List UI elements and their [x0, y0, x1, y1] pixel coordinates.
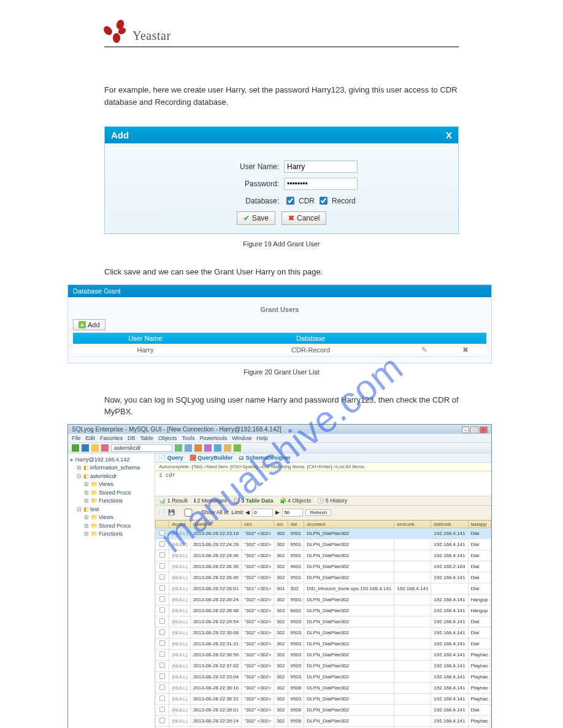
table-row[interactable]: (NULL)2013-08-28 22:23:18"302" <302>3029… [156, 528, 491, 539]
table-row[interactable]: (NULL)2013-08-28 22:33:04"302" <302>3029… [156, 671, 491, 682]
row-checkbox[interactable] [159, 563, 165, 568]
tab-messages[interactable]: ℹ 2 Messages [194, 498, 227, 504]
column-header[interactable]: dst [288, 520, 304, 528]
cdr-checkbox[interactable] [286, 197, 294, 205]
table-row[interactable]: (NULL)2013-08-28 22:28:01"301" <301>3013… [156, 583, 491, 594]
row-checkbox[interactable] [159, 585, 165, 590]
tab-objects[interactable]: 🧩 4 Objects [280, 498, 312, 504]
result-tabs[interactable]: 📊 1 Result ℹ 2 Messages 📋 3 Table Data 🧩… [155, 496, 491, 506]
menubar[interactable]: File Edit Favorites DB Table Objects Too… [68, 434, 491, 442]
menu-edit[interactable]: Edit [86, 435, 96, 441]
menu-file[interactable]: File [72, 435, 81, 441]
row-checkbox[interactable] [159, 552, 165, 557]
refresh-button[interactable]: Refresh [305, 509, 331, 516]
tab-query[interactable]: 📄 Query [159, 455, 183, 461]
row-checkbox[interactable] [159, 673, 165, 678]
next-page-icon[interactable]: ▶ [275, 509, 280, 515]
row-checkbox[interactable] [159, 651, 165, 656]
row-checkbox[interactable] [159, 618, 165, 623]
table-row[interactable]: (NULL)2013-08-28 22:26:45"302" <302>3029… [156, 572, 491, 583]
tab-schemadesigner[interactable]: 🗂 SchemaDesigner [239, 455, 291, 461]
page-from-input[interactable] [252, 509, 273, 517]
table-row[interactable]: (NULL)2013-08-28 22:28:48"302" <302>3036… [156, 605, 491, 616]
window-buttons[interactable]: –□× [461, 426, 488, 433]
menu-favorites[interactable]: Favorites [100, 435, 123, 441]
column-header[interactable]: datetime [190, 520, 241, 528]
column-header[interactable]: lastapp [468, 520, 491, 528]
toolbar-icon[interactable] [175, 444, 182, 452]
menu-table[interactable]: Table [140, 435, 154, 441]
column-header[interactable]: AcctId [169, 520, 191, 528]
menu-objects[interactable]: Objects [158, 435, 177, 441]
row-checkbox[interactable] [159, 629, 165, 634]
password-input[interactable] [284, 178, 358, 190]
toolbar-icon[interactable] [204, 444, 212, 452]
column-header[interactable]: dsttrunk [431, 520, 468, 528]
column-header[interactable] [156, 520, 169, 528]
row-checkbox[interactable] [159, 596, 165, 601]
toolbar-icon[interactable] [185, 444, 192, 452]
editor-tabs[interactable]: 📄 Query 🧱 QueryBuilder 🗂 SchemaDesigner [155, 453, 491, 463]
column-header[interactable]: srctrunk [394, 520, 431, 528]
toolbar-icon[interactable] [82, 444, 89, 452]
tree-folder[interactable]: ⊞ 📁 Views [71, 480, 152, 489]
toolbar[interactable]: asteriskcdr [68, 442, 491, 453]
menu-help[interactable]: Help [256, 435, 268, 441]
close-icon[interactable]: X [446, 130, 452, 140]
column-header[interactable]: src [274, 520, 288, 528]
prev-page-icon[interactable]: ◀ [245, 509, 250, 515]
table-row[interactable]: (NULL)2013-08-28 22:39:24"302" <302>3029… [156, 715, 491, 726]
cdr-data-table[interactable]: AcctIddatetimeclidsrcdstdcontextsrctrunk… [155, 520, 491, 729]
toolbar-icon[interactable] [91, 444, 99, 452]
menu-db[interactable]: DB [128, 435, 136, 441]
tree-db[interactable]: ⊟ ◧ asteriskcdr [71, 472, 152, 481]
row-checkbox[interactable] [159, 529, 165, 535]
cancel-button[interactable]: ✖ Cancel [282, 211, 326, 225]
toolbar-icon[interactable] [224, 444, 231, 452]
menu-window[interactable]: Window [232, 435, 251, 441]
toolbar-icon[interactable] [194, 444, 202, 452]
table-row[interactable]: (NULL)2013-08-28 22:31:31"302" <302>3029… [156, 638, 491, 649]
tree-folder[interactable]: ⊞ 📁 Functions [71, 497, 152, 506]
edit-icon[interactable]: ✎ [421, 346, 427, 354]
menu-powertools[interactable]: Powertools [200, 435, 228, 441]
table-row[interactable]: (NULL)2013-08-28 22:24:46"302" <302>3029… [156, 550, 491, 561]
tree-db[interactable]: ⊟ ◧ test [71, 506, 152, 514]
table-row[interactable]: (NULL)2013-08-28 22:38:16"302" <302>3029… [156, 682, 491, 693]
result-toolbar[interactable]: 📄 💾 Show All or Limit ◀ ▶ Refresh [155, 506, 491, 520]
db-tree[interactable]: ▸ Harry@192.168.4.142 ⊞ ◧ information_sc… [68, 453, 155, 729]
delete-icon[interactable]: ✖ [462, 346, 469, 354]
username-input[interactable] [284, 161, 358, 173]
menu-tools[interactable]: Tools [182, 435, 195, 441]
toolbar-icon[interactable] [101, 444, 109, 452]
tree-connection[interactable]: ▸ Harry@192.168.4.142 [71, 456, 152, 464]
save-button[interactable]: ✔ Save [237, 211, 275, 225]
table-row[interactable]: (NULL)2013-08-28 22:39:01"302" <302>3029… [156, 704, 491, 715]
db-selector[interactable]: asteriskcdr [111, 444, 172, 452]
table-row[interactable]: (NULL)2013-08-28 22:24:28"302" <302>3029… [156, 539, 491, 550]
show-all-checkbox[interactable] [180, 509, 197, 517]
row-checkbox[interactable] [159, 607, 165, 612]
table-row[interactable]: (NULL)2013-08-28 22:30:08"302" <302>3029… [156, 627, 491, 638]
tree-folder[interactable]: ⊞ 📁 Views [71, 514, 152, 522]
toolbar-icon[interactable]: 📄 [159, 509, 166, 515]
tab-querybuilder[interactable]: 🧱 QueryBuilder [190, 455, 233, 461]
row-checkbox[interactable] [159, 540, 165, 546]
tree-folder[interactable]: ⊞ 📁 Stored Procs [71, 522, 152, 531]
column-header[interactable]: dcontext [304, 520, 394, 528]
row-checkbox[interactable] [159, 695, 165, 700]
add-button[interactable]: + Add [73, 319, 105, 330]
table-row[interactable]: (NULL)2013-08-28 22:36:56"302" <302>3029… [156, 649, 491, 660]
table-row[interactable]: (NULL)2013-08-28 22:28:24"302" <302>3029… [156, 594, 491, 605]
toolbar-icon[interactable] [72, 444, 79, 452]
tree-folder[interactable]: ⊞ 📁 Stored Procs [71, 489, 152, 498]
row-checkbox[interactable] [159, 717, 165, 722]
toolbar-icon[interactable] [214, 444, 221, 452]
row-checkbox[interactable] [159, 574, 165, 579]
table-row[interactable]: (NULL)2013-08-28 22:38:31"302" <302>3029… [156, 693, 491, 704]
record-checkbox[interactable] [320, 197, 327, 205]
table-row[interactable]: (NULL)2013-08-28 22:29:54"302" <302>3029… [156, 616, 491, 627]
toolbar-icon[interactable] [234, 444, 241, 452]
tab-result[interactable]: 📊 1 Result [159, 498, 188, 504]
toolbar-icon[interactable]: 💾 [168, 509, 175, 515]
● ● ● ● ●
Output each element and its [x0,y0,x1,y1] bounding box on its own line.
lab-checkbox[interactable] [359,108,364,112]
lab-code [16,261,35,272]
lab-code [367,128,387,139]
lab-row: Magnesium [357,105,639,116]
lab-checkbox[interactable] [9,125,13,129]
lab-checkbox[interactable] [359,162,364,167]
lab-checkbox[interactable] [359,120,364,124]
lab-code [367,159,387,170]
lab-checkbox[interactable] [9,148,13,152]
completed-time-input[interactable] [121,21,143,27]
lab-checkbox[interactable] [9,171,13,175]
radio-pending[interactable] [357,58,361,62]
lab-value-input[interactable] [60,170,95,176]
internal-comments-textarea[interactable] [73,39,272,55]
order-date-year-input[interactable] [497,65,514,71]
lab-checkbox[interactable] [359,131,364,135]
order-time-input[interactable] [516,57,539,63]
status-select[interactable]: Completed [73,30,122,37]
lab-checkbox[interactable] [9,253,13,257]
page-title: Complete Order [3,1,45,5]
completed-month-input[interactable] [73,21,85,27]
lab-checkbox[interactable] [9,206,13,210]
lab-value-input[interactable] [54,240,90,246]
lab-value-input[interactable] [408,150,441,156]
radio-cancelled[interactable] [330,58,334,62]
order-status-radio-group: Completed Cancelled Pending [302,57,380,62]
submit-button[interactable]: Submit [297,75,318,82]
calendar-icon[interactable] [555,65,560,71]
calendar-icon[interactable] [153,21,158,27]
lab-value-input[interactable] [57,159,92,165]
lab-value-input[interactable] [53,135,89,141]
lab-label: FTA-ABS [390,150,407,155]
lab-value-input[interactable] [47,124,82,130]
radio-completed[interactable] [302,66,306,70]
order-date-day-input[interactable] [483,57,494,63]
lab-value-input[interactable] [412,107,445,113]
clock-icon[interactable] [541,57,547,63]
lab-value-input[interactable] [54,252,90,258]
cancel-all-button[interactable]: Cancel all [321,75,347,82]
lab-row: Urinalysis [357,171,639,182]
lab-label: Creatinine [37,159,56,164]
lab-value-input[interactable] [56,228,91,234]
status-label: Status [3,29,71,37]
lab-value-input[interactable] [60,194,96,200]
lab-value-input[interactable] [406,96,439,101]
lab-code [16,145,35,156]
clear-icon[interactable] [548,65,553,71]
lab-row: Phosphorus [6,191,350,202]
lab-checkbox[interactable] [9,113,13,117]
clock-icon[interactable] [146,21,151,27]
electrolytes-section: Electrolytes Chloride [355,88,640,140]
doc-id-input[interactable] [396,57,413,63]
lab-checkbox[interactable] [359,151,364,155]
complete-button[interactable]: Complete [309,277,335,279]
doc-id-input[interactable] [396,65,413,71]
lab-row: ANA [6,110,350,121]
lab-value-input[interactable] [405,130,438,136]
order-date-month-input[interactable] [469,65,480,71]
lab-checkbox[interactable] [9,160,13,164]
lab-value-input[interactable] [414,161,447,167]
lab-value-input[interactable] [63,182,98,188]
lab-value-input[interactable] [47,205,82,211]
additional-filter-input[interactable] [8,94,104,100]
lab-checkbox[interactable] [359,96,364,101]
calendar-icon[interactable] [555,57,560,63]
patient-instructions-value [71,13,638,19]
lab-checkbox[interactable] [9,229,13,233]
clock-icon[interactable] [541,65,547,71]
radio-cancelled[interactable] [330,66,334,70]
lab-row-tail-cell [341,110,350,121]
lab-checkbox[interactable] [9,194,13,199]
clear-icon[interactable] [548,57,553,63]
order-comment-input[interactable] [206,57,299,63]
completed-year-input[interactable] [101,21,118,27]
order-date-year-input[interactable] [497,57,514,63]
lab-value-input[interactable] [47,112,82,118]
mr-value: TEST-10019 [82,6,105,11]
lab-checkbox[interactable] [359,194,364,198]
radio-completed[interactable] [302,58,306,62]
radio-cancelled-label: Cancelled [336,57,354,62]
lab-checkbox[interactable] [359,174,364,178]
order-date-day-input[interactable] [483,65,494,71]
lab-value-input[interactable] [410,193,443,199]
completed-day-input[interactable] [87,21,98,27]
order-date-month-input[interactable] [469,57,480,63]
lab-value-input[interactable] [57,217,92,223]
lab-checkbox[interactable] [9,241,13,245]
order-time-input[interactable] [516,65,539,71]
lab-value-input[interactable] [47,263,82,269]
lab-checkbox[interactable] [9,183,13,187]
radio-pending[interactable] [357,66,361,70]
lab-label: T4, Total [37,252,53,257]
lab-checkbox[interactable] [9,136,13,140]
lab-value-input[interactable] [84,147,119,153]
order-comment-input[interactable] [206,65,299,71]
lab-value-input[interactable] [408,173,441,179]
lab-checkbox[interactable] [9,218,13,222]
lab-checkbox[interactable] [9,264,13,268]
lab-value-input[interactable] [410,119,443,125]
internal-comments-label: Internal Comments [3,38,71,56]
● ● ● ● ●
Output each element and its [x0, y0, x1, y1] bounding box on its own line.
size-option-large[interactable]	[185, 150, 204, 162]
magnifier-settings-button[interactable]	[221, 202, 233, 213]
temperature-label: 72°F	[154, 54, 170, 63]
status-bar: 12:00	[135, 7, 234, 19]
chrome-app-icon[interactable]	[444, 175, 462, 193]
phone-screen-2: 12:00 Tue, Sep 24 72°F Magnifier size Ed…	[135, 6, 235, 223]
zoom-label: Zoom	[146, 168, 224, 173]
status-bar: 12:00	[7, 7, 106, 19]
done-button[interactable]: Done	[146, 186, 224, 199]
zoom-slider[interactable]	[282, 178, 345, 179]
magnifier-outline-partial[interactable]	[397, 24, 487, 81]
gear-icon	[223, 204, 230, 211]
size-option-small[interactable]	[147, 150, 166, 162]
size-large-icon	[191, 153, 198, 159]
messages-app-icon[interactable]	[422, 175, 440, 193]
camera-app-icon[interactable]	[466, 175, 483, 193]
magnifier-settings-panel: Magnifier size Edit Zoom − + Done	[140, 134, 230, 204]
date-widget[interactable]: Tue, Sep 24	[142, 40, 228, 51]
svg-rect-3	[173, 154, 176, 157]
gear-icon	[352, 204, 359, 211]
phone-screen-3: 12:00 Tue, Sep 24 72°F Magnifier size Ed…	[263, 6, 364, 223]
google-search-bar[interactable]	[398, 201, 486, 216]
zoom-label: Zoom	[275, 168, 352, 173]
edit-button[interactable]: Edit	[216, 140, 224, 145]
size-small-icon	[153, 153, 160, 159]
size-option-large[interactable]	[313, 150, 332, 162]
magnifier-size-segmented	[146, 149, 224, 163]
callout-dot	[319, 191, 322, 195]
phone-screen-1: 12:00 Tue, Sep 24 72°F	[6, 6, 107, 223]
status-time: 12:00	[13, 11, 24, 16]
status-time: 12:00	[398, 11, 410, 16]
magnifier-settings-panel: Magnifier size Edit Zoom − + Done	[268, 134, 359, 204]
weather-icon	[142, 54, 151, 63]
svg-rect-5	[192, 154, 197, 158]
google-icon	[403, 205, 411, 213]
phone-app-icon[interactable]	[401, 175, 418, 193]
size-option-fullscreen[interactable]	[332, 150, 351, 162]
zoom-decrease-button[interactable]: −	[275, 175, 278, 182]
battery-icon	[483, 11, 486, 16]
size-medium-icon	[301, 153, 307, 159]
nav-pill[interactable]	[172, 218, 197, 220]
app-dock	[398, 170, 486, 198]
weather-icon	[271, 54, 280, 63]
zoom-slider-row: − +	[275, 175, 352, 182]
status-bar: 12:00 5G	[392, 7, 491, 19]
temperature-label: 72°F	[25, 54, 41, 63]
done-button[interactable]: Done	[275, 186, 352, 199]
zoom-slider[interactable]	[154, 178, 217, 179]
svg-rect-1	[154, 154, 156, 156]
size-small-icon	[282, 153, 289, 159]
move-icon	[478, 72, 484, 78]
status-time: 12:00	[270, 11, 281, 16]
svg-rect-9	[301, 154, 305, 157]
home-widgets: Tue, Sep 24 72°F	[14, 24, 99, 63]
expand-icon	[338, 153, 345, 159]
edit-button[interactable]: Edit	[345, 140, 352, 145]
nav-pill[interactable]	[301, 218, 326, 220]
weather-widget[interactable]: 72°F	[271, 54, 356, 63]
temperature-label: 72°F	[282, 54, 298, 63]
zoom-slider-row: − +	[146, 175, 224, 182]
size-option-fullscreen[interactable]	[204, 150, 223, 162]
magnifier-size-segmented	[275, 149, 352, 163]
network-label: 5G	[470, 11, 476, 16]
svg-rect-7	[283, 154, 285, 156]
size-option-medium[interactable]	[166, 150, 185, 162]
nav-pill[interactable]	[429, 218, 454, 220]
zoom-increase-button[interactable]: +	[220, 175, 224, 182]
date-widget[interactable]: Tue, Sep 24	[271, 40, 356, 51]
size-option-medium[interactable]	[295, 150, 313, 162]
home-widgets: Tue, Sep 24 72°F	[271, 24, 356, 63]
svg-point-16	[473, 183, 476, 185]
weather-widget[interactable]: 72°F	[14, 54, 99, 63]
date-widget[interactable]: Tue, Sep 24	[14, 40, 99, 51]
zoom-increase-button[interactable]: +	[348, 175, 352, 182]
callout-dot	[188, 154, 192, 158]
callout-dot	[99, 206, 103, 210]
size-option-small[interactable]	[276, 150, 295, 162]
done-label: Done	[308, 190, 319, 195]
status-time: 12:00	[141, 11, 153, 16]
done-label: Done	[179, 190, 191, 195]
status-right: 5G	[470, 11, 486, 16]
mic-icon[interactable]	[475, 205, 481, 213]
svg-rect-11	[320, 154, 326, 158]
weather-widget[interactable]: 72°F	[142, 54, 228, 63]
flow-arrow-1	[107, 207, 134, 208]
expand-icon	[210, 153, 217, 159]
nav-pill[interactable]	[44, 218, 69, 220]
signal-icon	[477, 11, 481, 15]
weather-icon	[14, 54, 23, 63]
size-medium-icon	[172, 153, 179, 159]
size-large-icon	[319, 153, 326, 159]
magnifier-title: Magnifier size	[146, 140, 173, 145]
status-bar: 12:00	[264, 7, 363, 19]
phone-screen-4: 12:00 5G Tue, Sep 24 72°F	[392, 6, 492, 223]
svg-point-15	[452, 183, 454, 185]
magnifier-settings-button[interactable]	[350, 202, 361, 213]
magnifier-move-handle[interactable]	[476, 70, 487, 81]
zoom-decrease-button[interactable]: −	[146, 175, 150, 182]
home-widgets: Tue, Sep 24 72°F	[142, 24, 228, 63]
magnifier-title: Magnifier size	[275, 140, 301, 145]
● ● ● ● ●
— YOUR GOAL —
Provide the number of lines in the data above that contain the string "tabs", and nothing else.

— THE COMPLETED TASK —
2